- _Task prompt_
The expected output is the data below, character for character, without its pictures.

BEGIN Data

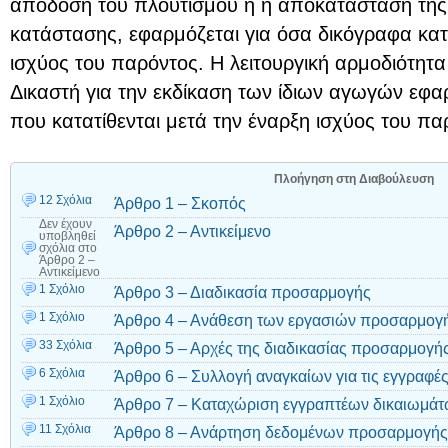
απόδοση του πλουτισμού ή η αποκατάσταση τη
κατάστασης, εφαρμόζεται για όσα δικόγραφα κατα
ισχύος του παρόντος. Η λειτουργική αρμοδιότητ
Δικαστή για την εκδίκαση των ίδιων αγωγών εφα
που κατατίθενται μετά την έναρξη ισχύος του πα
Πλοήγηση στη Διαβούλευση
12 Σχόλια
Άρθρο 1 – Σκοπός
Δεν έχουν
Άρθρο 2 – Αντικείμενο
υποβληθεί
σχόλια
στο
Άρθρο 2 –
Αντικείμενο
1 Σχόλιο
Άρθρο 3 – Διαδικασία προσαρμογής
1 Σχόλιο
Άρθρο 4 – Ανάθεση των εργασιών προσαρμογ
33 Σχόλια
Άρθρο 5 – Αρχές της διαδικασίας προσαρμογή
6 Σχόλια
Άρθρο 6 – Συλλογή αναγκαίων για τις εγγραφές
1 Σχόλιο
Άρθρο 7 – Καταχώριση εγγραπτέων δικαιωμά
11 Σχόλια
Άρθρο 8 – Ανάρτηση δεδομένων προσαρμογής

END Data

- _Answer for the task_
απόδοση του πλουτισμού ή η αποκατάσταση τη
κατάστασης, εφαρμόζεται για όσα δικόγραφα κατα
ισχύος του παρόντος. Η λειτουργική αρμοδιότητ
Δικαστή για την εκδίκαση των ίδιων αγωγών εφα
που κατατίθενται μετά την έναρξη ισχύος του πα
Πλοήγηση στη Διαβούλευση
12 Σχόλια
Άρθρο 1 – Σκοπός
Δεν έχουν
Άρθρο 2 – Αντικείμενο
υποβληθεί
σχόλια
στο
Άρθρο 2 –
Αντικείμενο
1 Σχόλιο
Άρθρο 3 – Διαδικασία προσαρμογής
1 Σχόλιο
Άρθρο 4 – Ανάθεση των εργασιών προσαρμογ
33 Σχόλια
Άρθρο 5 – Αρχές της διαδικασίας προσαρμογή
6 Σχόλια
Άρθρο 6 – Συλλογή αναγκαίων για τις εγγραφές
1 Σχόλιο
Άρθρο 7 – Καταχώριση εγγραπτέων δικαιωμά
11 Σχόλια
Άρθρο 8 – Ανάρτηση δεδομένων προσαρμογής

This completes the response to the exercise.